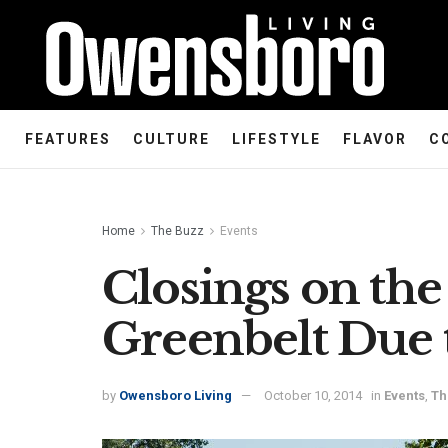
FEATURES
CULTURE
LIFESTYLE
FLAVOR
C
Home
The Buzz
Events
Closings on the
Greenbelt Due 
by
Owensboro Living
October 10, 2014
in
Events
,
Th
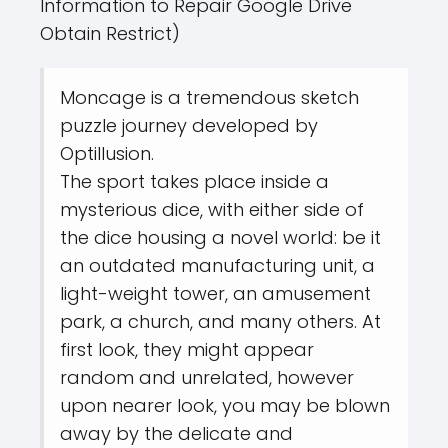
Information to Repair Google Drive
Obtain Restrict)
Moncage is a tremendous sketch
puzzle journey developed by
Optillusion.
The sport takes place inside a
mysterious dice, with either side of
the dice housing a novel world: be it
an outdated manufacturing unit, a
light-weight tower, an amusement
park, a church, and many others. At
first look, they might appear
random and unrelated, however
upon nearer look, you may be blown
away by the delicate and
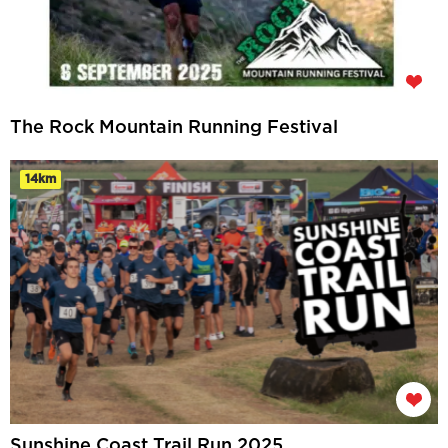
The Rock Mountain Running Festival
14km
Sunshine Coast Trail Run 2025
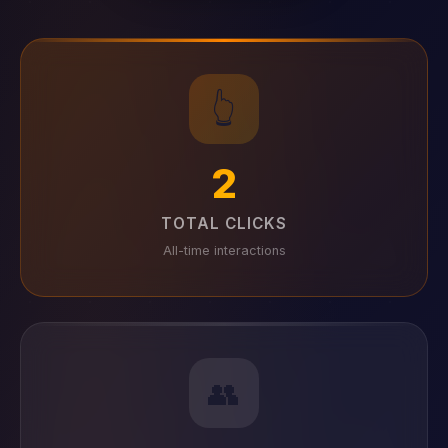
👆
2
TOTAL CLICKS
All-time interactions
👥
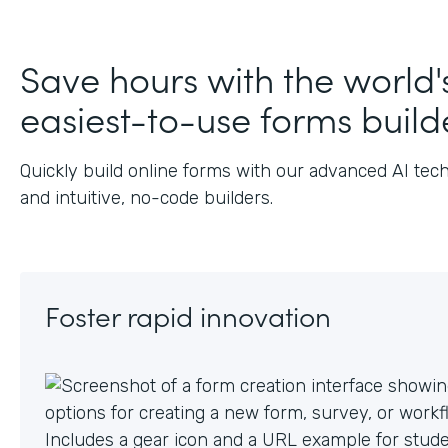
J
Save hours with the world'
easiest-to-use forms build
Quickly build online forms with our advanced AI tec
and intuitive, no-code builders.
Foster rapid innovation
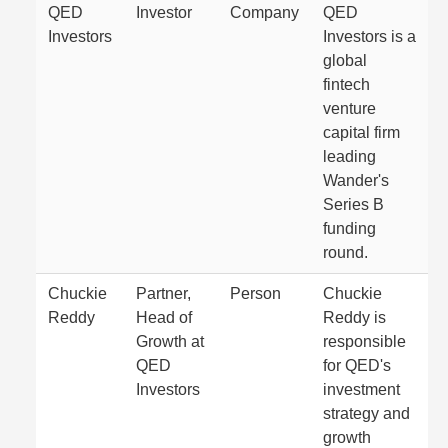
QED
Investor
Company
QED
Investors
Investors is a
global
fintech
venture
capital firm
leading
Wander's
Series B
funding
round.
Chuckie
Partner,
Person
Chuckie
Reddy
Head of
Reddy is
Growth at
responsible
QED
for QED's
Investors
investment
strategy and
growth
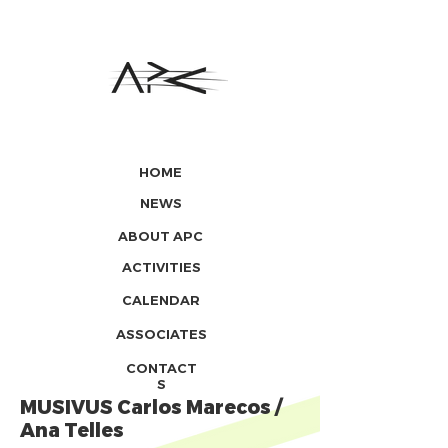
HOME
NEWS
ABOUT APC
ACTIVITIES
CALENDAR
ASSOCIATES
CONTACT
S
MUSIVUS Carlos Marecos /
Ana Telles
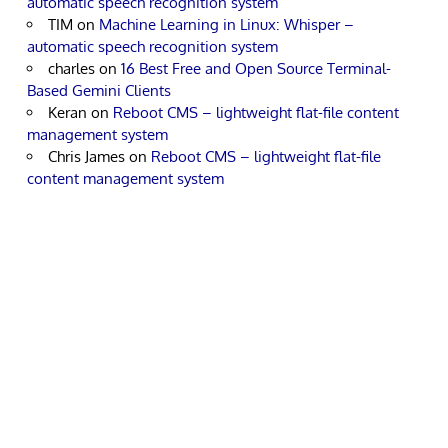
automatic speech recognition system
TIM
on
Machine Learning in Linux: Whisper –
automatic speech recognition system
charles
on
16 Best Free and Open Source Terminal-
Based Gemini Clients
Keran
on
Reboot CMS – lightweight flat-file content
management system
Chris James
on
Reboot CMS – lightweight flat-file
content management system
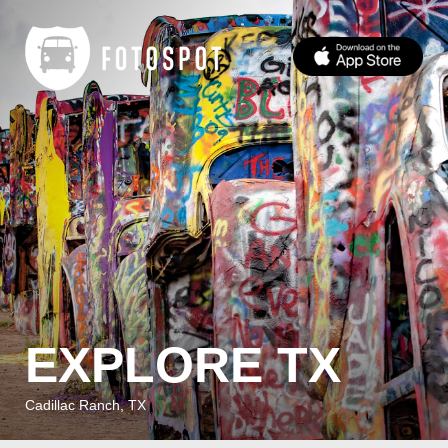
EXPLORE TX
Cadillac Ranch, TX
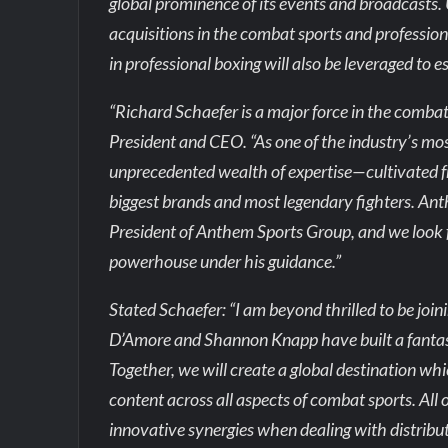
global prominence of its events and broadcasts.
acquisitions in the combat sports and professio
in professional boxing will also be leveraged to 
“Richard Schaefer is a major force in the comba
President and CEO. “As one of the industry’s mos
unprecedented wealth of expertise—cultivated 
biggest brands and most legendary fighters. Ant
President of Anthem Sports Group, and we look f
powerhouse under his guidance.”
Stated Schaefer: “I am beyond thrilled to be j
D’Amore and Shannon Knapp have built a fantast
Together, we will create a global destination whi
content across all aspects of combat sports. All
innovative synergies when dealing with distribut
* * *
ACTION ITEM: What is the number of lines above that contain the string "content"? Answer with the number alone.

RESPONSE FOR THIS EXERCISE: 3